The way she talks is exhausting. It's all long sentences and thoughts pushing one against the other, like kids in a schoolyard. But she realizes the limitations of her prodigious intelligence. Her time in space made her see what her brain could not analyze. "You see this huge black thing, and the Earth is this tiny little thing. I had absolutely no idea how even to frame this. ... When I came back, I really think for the first time in my life, I had this insight that I had no idea what this thing - whatever creates all this stuff - is."
After her mission, she worked for another 10 years in space medicine research, studying how the human body recovers from unusual environments. She didn't want to leave the space program, she says. "They did not renew my contract."
Did she feel bitter?
"For years I did. I'm fine about it now. ... The thing that suffered the most was my ability to have a pension. I'm still working and I'm trying to make use of all my skills."

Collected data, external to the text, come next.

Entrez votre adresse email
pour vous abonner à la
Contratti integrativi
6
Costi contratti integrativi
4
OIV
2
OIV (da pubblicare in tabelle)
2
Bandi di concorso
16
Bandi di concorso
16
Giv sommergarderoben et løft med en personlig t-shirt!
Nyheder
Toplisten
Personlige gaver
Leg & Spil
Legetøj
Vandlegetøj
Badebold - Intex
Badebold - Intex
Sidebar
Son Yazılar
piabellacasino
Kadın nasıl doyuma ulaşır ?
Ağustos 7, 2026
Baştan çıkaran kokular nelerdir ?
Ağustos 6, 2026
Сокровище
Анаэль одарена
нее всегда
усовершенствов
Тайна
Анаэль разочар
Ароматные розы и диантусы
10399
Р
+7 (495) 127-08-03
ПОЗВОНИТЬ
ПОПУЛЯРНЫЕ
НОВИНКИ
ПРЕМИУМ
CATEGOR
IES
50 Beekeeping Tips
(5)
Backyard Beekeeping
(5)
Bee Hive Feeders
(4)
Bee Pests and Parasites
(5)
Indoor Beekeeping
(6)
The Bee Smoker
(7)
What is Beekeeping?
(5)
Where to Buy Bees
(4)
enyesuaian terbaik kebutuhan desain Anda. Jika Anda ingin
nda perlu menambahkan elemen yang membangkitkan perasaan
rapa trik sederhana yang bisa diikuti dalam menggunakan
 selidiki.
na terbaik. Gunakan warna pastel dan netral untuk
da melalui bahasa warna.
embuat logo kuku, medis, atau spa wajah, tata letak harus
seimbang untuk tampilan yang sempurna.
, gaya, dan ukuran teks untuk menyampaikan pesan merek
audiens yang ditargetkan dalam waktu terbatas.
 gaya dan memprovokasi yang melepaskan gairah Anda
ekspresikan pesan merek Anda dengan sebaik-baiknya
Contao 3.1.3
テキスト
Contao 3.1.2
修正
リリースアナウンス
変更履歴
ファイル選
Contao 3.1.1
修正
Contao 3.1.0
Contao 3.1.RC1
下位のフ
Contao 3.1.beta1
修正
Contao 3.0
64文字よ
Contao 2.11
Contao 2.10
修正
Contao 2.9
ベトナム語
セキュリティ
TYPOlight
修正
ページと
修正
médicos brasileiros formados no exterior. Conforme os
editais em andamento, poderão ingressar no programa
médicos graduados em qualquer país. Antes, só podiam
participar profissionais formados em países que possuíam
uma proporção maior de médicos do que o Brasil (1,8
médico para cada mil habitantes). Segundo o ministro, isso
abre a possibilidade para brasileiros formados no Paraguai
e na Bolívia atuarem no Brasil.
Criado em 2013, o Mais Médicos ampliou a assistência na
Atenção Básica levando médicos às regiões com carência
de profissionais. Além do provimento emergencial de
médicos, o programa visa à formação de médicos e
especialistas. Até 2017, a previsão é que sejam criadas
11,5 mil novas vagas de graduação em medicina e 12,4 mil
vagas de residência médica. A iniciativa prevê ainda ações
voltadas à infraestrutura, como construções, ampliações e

She makes most of her income from speaking engagements. The kind of photography she does yields little profit. For Passionate Vision, she received a $700,000 grant from the Millennium Bureau of Canada, some corporate donations and took out a mortgage on her house. "I didn't get a penny out of the project," she says easily, adding that the cost of travel and other expenses totalled $2.1-million over two years. "I'm not sorry I did it. I met some wonderful Canadians."

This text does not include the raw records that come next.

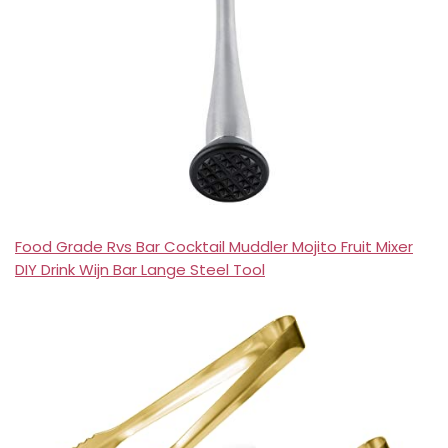
Food Grade Rvs Bar Cocktail Muddler Mojito Fruit Mixer
DIY Drink Wijn Bar Lange Steel Tool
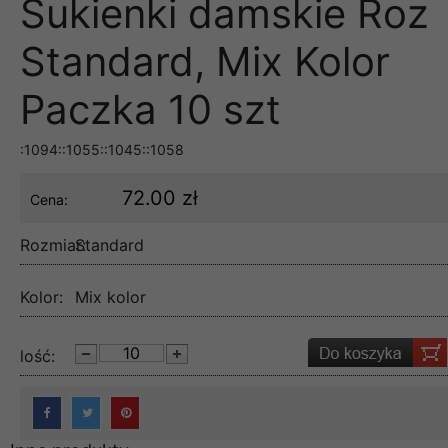
Sukienki damskie Roz
Standard, Mix Kolor
Paczka 10 szt
:1094::1055::1045::1058
72.00 zł
Cena:
Rozmiar:
Standard
Kolor:
Mix kolor
lość:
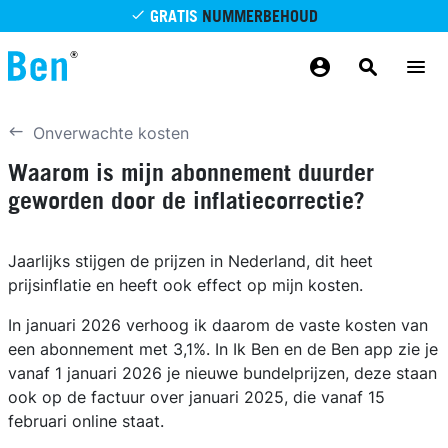
Overslaan en naar de inhoud gaan
GRATIS
NUMMERBEHOUD
GRATIS
BETROUWBAAR
MAANDELIJKS AANPASSEN
GRATIS
BEZORGING
ODIDO NETWERK
Onverwachte kosten
Waarom is mijn abonnement duurder
geworden door de inflatiecorrectie?
Jaarlijks stijgen de prijzen in Nederland, dit heet
prijsinflatie en heeft ook effect op mijn kosten.
In januari 2026 verhoog ik daarom de vaste kosten van
een abonnement met 3,1%. In Ik Ben en de Ben app zie je
vanaf 1 januari 2026 je nieuwe bundelprijzen, deze staan
ook op de factuur over januari 2025, die vanaf 15
februari online staat.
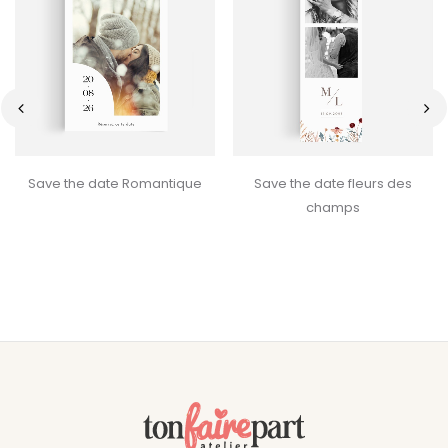
‹
›
Save the date Romantique
Save the date fleurs des
champs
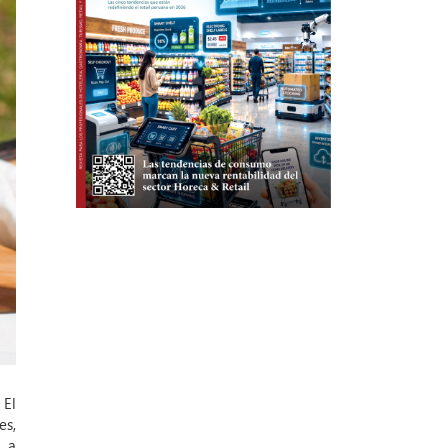
 El
es,
e a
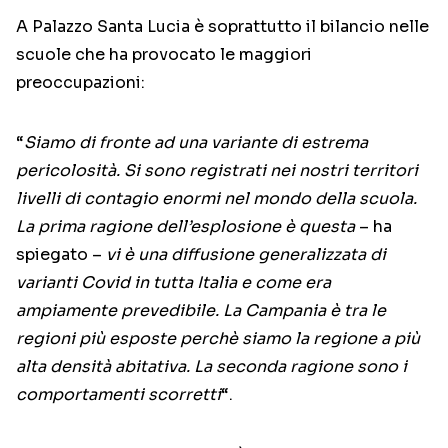
A Palazzo Santa Lucia è soprattutto il bilancio nelle
scuole che ha provocato le maggiori
preoccupazioni:
“
Siamo di fronte ad una variante di estrema
pericolosità. Si sono registrati nei nostri territori
livelli di contagio enormi nel mondo della scuola.
La prima ragione dell’esplosione è questa
– ha
spiegato –
vi è una diffusione generalizzata di
varianti Covid in tutta Italia e come era
ampiamente prevedibile. La Campania è tra le
regioni più esposte perchè siamo la regione a più
alta densità abitativa. La seconda ragione sono i
comportamenti scorretti
“.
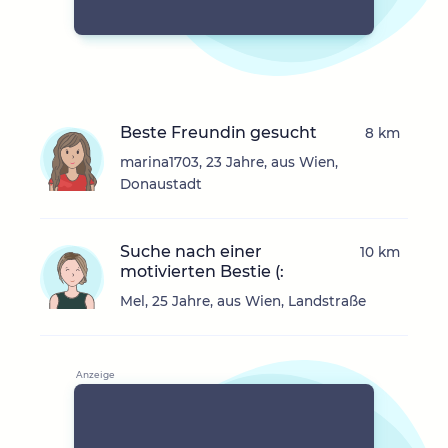
Beste Freundin gesucht
8 km
marina1703, 23 Jahre, aus Wien,
Donaustadt
Suche nach einer
10 km
motivierten Bestie (:
Mel, 25 Jahre, aus Wien, Landstraße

Still, of all her pursuits, "medicine is by far the best thing I ever did," she says, explaining she was able to "claw my mother back from death for six years and I was able to resuscitate my father." Her mother died a year ago at age 89. Her father died in 1985, age 70. She has assisted in surgery at Toronto hospitals and continues her involvement with neurological illnesses such as Parkinson's and Alzheimer's.

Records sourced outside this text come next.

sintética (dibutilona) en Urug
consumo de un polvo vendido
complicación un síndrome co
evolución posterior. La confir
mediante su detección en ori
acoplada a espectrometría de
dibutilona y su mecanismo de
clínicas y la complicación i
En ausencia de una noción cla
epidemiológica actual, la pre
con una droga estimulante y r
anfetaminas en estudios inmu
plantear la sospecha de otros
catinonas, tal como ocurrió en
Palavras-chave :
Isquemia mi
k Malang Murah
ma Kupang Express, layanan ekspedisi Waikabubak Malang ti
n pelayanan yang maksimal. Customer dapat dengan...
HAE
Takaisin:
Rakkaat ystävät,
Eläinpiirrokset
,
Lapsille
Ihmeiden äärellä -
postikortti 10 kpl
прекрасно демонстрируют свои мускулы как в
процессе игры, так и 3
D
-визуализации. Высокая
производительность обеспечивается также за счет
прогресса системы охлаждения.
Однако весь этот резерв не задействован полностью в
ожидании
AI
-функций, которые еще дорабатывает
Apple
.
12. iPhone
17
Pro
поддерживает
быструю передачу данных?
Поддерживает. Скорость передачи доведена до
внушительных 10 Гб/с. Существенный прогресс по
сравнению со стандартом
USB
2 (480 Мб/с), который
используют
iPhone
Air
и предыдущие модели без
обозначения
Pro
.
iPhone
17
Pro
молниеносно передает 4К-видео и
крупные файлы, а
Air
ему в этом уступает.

Mostly, what inspires her is memories of her parents, especially her mother, Mildred. The biggest childhood lesson was the importance of sharing knowledge. Every summer, when she returned home from another university term - she financed her own way through 18 years in higher education - her parents would make her tea and ask what she had learned. "They had no money and they were not able to go to school." Her mother later went back to school and became a teacher, she says.
Dr. Bondar talks about her life as evidence of what humans can do. Its trajectory, preoccupations, pleasures and disappointments feel examined, like a project in a laboratory. Upstairs, she shows me a small cabinet that contains memorabilia.
"Look," she says, with enduring wonder. "Here's my first microscope. I got it when I was 10." She touches the glass door with the tip of one forefinger. Inside, there's a child's test-tube rack, a rock, a pennant, little figures she collected, among other things.
They are the early artifacts of a life she could not have planned.